Open Mike Eagle shouted out Connecticut multiple times himself and also reminisced about shows he and Ceschi had played in the front room. Last here in 2018, he has added multiple albums to his resume since then, the crowd singing along to those newer songs as well as older favorites such as “(How Could Anybody) Feel At Home” from 2017’s Brick Body Kids Still Daydream.
A comedian as well as a rapper, Eagle proved adept at marrying humor with poignancy in his interactions with the crowd as well as his lyrics.
“Now that we’ve gotten to know each other, this song is about what to do with my body after I die,” he told the audience before the song “A New Rap Festival Called Falling Loud” from his latest album Another Triumph of Ghetto Engineering, where he sang “mix up my ashes into some coffee grounds.”
He also shouted out “a bunch of people that I love” in another song, including Ceschi and Mo Niklz.
“It means a lot to me to do that in their own home,” he added.

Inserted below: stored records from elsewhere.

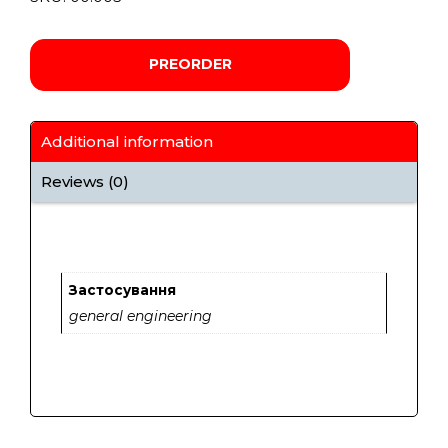
PREORDER
Additional information
Reviews (0)
Застосування
general engineering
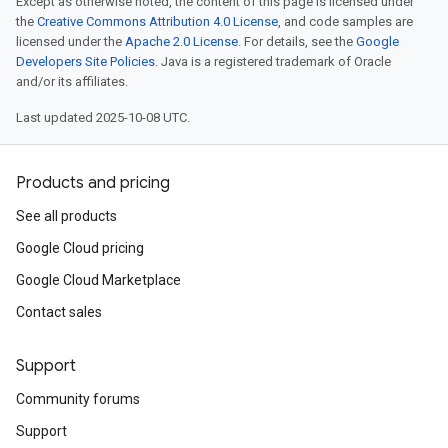
Except as otherwise noted, the content of this page is licensed under
the
Creative Commons Attribution 4.0 License
, and code samples are
licensed under the
Apache 2.0 License
. For details, see the
Google
Developers Site Policies
. Java is a registered trademark of Oracle
and/or its affiliates.
Last updated 2025-10-08 UTC.
Products and pricing
See all products
Google Cloud pricing
Google Cloud Marketplace
Contact sales
Support
Community forums
Support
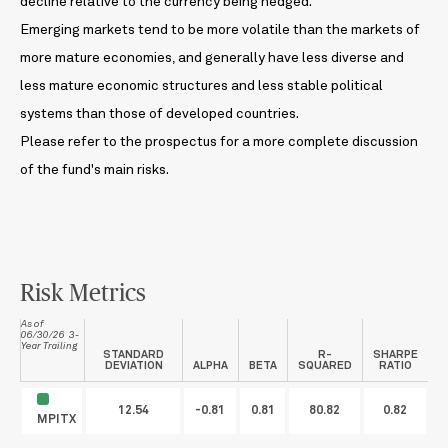
decline relative to the currency being hedged.
Emerging markets tend to be more volatile than the markets of
more mature economies, and generally have less diverse and
less mature economic structures and less stable political
systems than those of developed countries.
Please refer to the prospectus for a more complete discussion
of the fund's main risks.
Risk Metrics
As of
06/30/26 3-
Year Trailing
STANDARD
R-
SHARPE
DEVIATION
ALPHA
BETA
SQUARED
RATIO
12.54
-0.81
0.81
80.82
0.82
MPITX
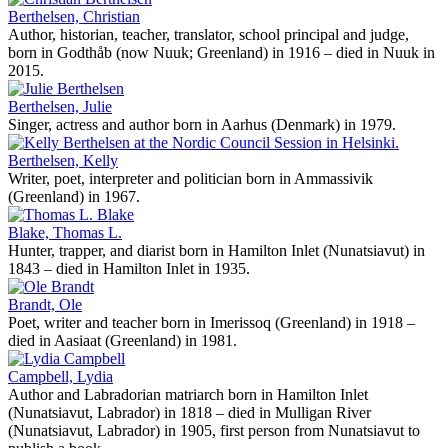
Berthelsen, Christian
Author, historian, teacher, translator, school principal and judge,
born in Godthåb (now Nuuk; Greenland) in 1916 – died in Nuuk in
2015.
Berthelsen, Julie
Singer, actress and author born in Aarhus (Denmark) in 1979.
Berthelsen, Kelly
Writer, poet, interpreter and politician born in Ammassivik
(Greenland) in 1967.
Blake, Thomas L.
Hunter, trapper, and diarist born in Hamilton Inlet (Nunatsiavut) in
1843 – died in Hamilton Inlet in 1935.
Brandt, Ole
Poet, writer and teacher born in Imerissoq (Greenland) in 1918 –
died in Aasiaat (Greenland) in 1981.
Campbell, Lydia
Author and Labradorian matriarch born in Hamilton Inlet
(Nunatsiavut, Labrador) in 1818 – died in Mulligan River
(Nunatsiavut, Labrador) in 1905, first person from Nunatsiavut to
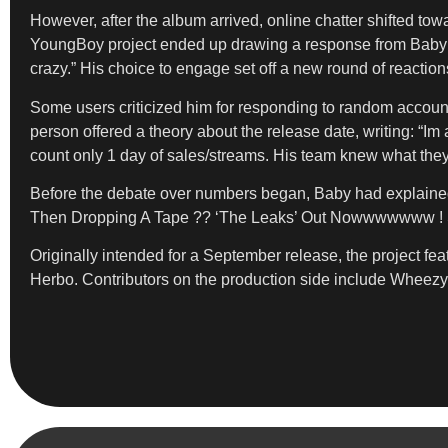
However, after the album arrived, online chatter shifted t
YoungBoy project ended up drawing a response from Baby hi
crazy.” His choice to engage set off a new round of reaction
Some users criticized him for responding to random account
person offered a theory about the release date, writing: “I
count only 1 day of sales/streams. His team knew what the
Before the debate over numbers began, Baby had explained 
Then Dropping A Tape ?? ‘The Leaks’ Out Nowwwwwww ! Sho
Originally intended for a September release, the project f
Herbo. Contributors on the production side include Wheez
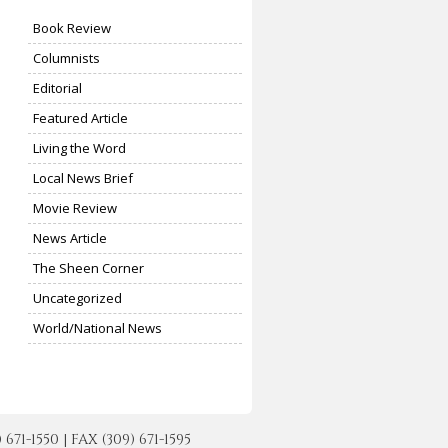
Book Review
Columnists
Editorial
Featured Article
Living the Word
Local News Brief
Movie Review
News Article
The Sheen Corner
Uncategorized
World/National News
-1550 | FAX (309) 671-1595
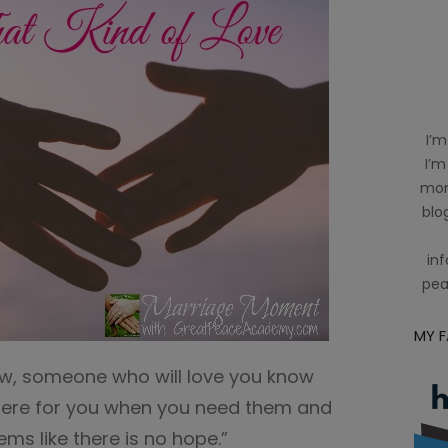
I’m
I’m
mom
blog
inf
pea
MY 
ow, someone who will love you know
there for you when you need them and
ems like there is no hope.”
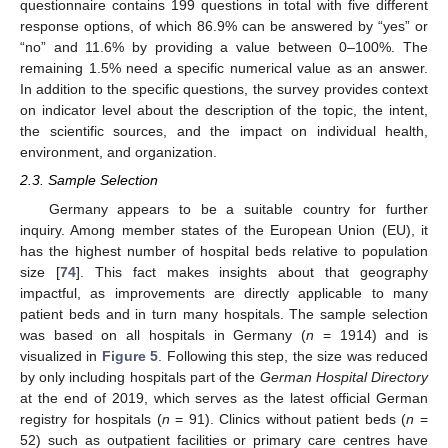
questionnaire contains 199 questions in total with five different
response options, of which 86.9% can be answered by “yes” or
“no” and 11.6% by providing a value between 0–100%. The
remaining 1.5% need a specific numerical value as an answer.
In addition to the specific questions, the survey provides context
on indicator level about the description of the topic, the intent,
the scientific sources, and the impact on individual health,
environment, and organization.
2.3. Sample Selection
Germany appears to be a suitable country for further
inquiry. Among member states of the European Union (EU), it
has the highest number of hospital beds relative to population
size [
74
]. This fact makes insights about that geography
impactful, as improvements are directly applicable to many
patient beds and in turn many hospitals. The sample selection
was based on all hospitals in Germany (
n
= 1914) and is
visualized in
Figure 5
. Following this step, the size was reduced
by only including hospitals part of the
German Hospital Directory
at the end of 2019, which serves as the latest official German
registry for hospitals (
n
= 91). Clinics without patient beds (
n
=
52) such as outpatient facilities or primary care centres have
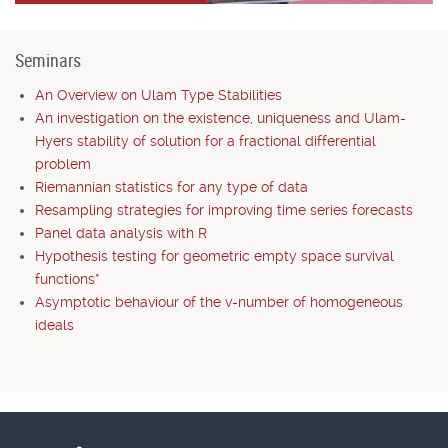
Seminars
An Overview on Ulam Type Stabilities
An investigation on the existence, uniqueness and Ulam-
Hyers stability of solution for a fractional differential
problem
Riemannian statistics for any type of data
Resampling strategies for improving time series forecasts
Panel data analysis with R
Hypothesis testing for geometric empty space survival
functions*
Asymptotic behaviour of the v-number of homogeneous
ideals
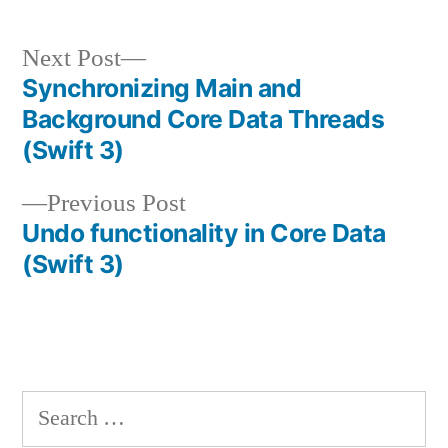
Next
Next Post
post:
Synchronizing Main and
Post
Background Core Data Threads
navigation
(Swift 3)
Previous
Previous Post
post:
Undo functionality in Core Data
(Swift 3)
Search
for:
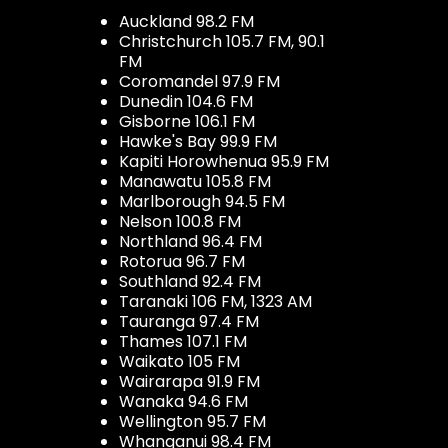
Auckland 98.2 FM
Christchurch 105.7 FM, 90.1
FM
Coromandel 97.9 FM
Dunedin 104.6 FM
Gisborne 106.1 FM
Hawke's Bay 99.9 FM
Kapiti Horowhenua 95.9 FM
Manawatu 105.8 FM
Marlborough 94.5 FM
Nelson 100.8 FM
Northland 96.4 FM
Rotorua 96.7 FM
Southland 92.4 FM
Taranaki 106 FM, 1323 AM
Tauranga 97.4 FM
Thames 107.1 FM
Waikato 105 FM
Wairarapa 91.9 FM
Wanaka 94.6 FM
Wellington 95.7 FM
Whanganui 98.4 FM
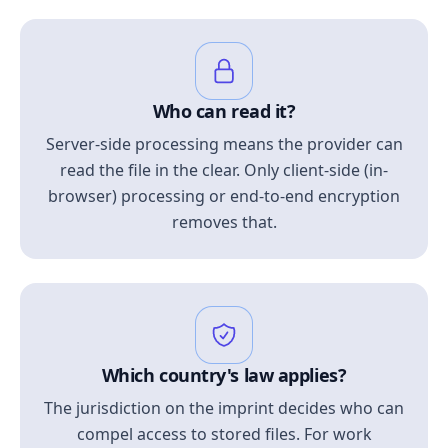
Who can read it?
Server-side processing means the provider can
read the file in the clear. Only client-side (in-
browser) processing or end-to-end encryption
removes that.
Which country's law applies?
The jurisdiction on the imprint decides who can
compel access to stored files. For work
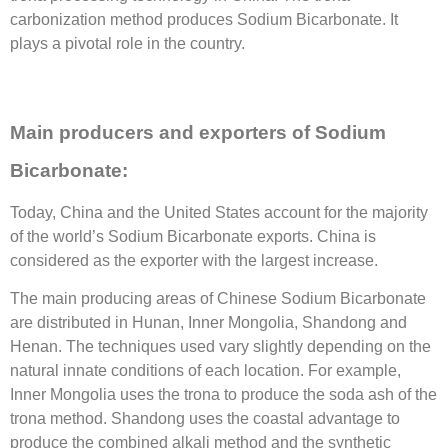
carbonization method produces Sodium Bicarbonate. It
plays a pivotal role in the country.
Main producers and exporters of Sodium
Bicarbonate:
Today, China and the United States account for the majority
of the world’s Sodium Bicarbonate exports. China is
considered as the exporter with the largest increase.
The main producing areas of Chinese Sodium Bicarbonate
are distributed in Hunan, Inner Mongolia, Shandong and
Henan. The techniques used vary slightly depending on the
natural innate conditions of each location. For example,
Inner Mongolia uses the trona to produce the soda ash of the
trona method. Shandong uses the coastal advantage to
produce the combined alkali method and the synthetic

He also added a song about his favorite MC of all time, MF Doom, called “For Doom.” After that he told the crowd that finally after all of these years he realized what his genre was — “trauma bops” — and then finished up the set with “Death Parade,” “Bucciarati,” and “95 Radios,” in between telling the audience they “make noise so beautifully” as they sang and cheered along. It was a wonder any of them had any voices left after the vigor with which they joined in with the first three acts, but if anything, they almost seemed to get louder and more vibrant with each one.
After he freestyled his way through part of “95 Radios,” he said “people in Connecticut are oh so cool,” and thanked them for their “beautiful, lovely, amazing energy.” The feeling was quite obviously mutual.
“The first time I played here was in that little room, and I know most of y’all weren’t there, so I’m glad you were here tonight,” he said.